§ **Your assignment**
Drop every picture, then print the rest of the listing exactly as given.

§ **Recorded data**
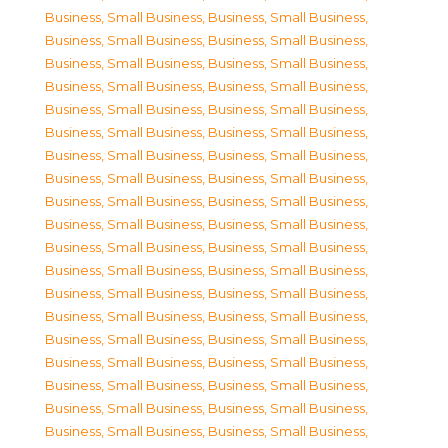
Business, Small Business
,
Business, Small Business
,
Business, Small Business
,
Business, Small Business
,
Business, Small Business
,
Business, Small Business
,
Business, Small Business
,
Business, Small Business
,
Business, Small Business
,
Business, Small Business
,
Business, Small Business
,
Business, Small Business
,
Business, Small Business
,
Business, Small Business
,
Business, Small Business
,
Business, Small Business
,
Business, Small Business
,
Business, Small Business
,
Business, Small Business
,
Business, Small Business
,
Business, Small Business
,
Business, Small Business
,
Business, Small Business
,
Business, Small Business
,
Business, Small Business
,
Business, Small Business
,
Business, Small Business
,
Business, Small Business
,
Business, Small Business
,
Business, Small Business
,
Business, Small Business
,
Business, Small Business
,
Business, Small Business
,
Business, Small Business
,
Business, Small Business
,
Business, Small Business
,
Business, Small Business
,
Business, Small Business
,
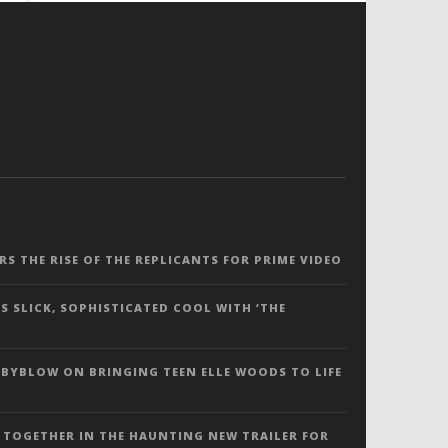
ERS THE RISE OF THE REPLICANTS FOR PRIME VIDEO
S SLICK, SOPHISTICATED COOL WITH ‘THE
 BYBLOW ON BRINGING TEEN ELLE WOODS TO LIFE
 TOGETHER IN THE HAUNTING NEW TRAILER FOR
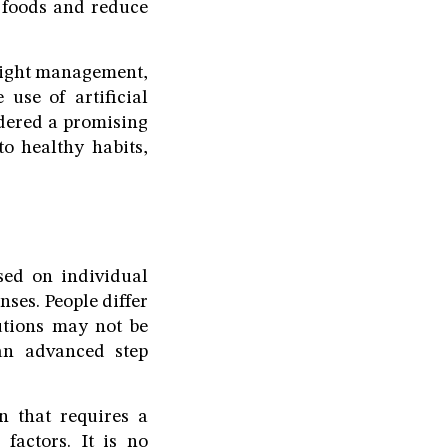
l foods and reduce
eight management,
 use of artificial
idered a promising
o healthy habits,
sed on individual
ses. People differ
utions may not be
 an advanced step
on that requires a
factors. It is no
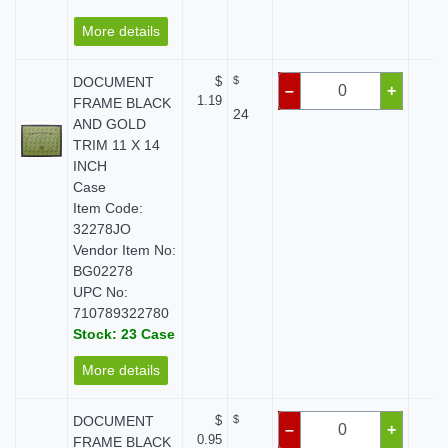
More details
DOCUMENT
$
$
$ 
–
+
1.19
FRAME BLACK
24
AND GOLD
TRIM 11 X 14
INCH
Case
Item Code:
32278JO
Vendor Item No:
BG02278
UPC No:
710789322780
Stock: 23 Case
More details
DOCUMENT
$
$
$ 
–
+
0.95
FRAME BLACK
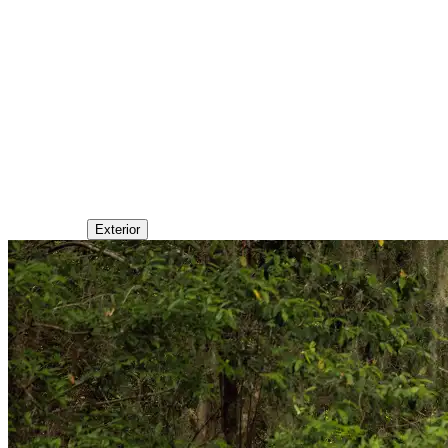
Exterior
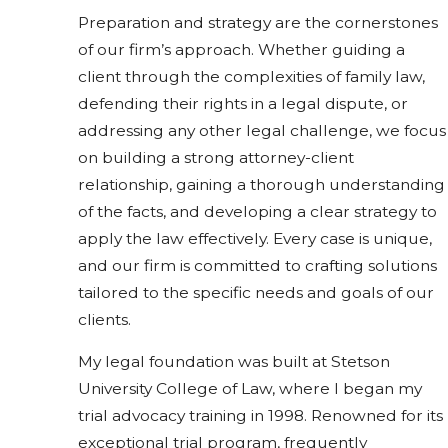
Preparation and strategy are the cornerstones
of our firm’s approach. Whether guiding a
client through the complexities of family law,
defending their rights in a legal dispute, or
addressing any other legal challenge, we focus
on building a strong attorney-client
relationship, gaining a thorough understanding
of the facts, and developing a clear strategy to
apply the law effectively. Every case is unique,
and our firm is committed to crafting solutions
tailored to the specific needs and goals of our
clients.
My legal foundation was built at Stetson
University College of Law, where I began my
trial advocacy training in 1998. Renowned for its
exceptional trial program, frequently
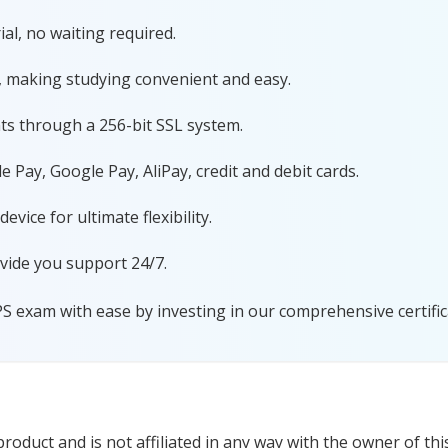
al, no waiting required.
, making studying convenient and easy.
ts through a 256-bit SSL system.
 Pay, Google Pay, AliPay, credit and debit cards.
ice for ultimate flexibility.
vide you support 24/7.
PS exam with ease by investing in our comprehensive certific
oduct and is not affiliated in any way with the owner of thi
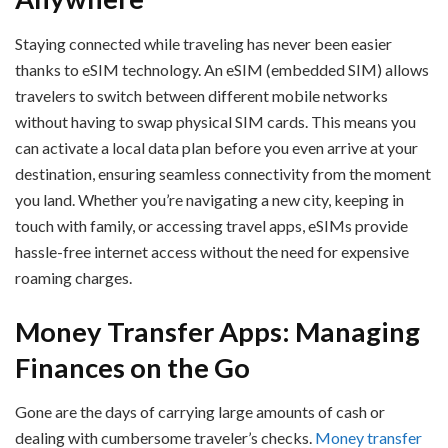
Staying connected while traveling has never been easier
thanks to eSIM technology. An eSIM (embedded SIM) allows
travelers to switch between different mobile networks
without having to swap physical SIM cards. This means you
can activate a local data plan before you even arrive at your
destination, ensuring seamless connectivity from the moment
you land. Whether you’re navigating a new city, keeping in
touch with family, or accessing travel apps, eSIMs provide
hassle-free internet access without the need for expensive
roaming charges.
Money Transfer Apps: Managing
Finances on the Go
Gone are the days of carrying large amounts of cash or
dealing with cumbersome traveler’s checks.
Money transfer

§ **Response to this exercise**
Business, Small Business
,
Business, Small Business
,
Business, Small Business
,
Business, Small Business
,
Business, Small Business
,
Business, Small Business
,
Business, Small Business
,
Business, Small Business
,
Business, Small Business
,
Business, Small Business
,
Business, Small Business
,
Business, Small Business
,
Business, Small Business
,
Business, Small Business
,
Business, Small Business
,
Business, Small Business
,
Business, Small Business
,
Business, Small Business
,
Business, Small Business
,
Business, Small Business
,
Business, Small Business
,
Business, Small Business
,
Business, Small Business
,
Business, Small Business
,
Business, Small Business
,
Business, Small Business
,
Business, Small Business
,
Business, Small Business
,
Business, Small Business
,
Business, Small Business
,
Business, Small Business
,
Business, Small Business
,
Business, Small Business
,
Business, Small Business
,
Business, Small Business
,
Business, Small Business
,
Business, Small Business
,
Business, Small Business
,
ERS THE RISE OF THE REPLICANTS FOR PRIME VIDEO
S SLICK, SOPHISTICATED COOL WITH ‘THE
 BYBLOW ON BRINGING TEEN ELLE WOODS TO LIFE
 TOGETHER IN THE HAUNTING NEW TRAILER FOR
l foods and reduce
eight management,
 use of artificial
idered a promising
o healthy habits,
sed on individual
ses. People differ
utions may not be
 an advanced step
on that requires a
factors. It is no
More details
DOCUMENT
$
$
$ 
–
+
1.19
FRAME BLACK
24
AND GOLD
TRIM 11 X 14
INCH
Case
Item Code:
32278JO
Vendor Item No:
BG02278
UPC No:
710789322780
Stock: 23 Case
More details
DOCUMENT
$
$
$ 
–
+
0.95
FRAME BLACK
Exterior
Preparation and strategy are the cornerstones
of our firm’s approach. Whether guiding a
client through the complexities of family law,
defending their rights in a legal dispute, or
addressing any other legal challenge, we focus
on building a strong attorney-client
relationship, gaining a thorough understanding
of the facts, and developing a clear strategy to
apply the law effectively. Every case is unique,
and our firm is committed to crafting solutions
tailored to the specific needs and goals of our
clients.
My legal foundation was built at Stetson
University College of Law, where I began my
trial advocacy training in 1998. Renowned for its
exceptional trial program, frequently
al, no waiting required.
, making studying convenient and easy.
ts through a 256-bit SSL system.
 Pay, Google Pay, AliPay, credit and debit cards.
ice for ultimate flexibility.
vide you support 24/7.
PS exam with ease by investing in our comprehensive certific
oduct and is not affiliated in any way with the owner of thi
Staying connected while traveling has never been easier
thanks to eSIM technology. An eSIM (embedded SIM) allows
travelers to switch between different mobile networks
without having to swap physical SIM cards. This means you
can activate a local data plan before you even arrive at your
destination, ensuring seamless connectivity from the moment
you land. Whether you’re navigating a new city, keeping in
touch with family, or accessing travel apps, eSIMs provide
hassle-free internet access without the need for expensive
roaming charges.
Money Transfer Apps: Managing
Finances on the Go
Gone are the days of carrying large amounts of cash or
dealing with cumbersome traveler’s checks.
Money transfer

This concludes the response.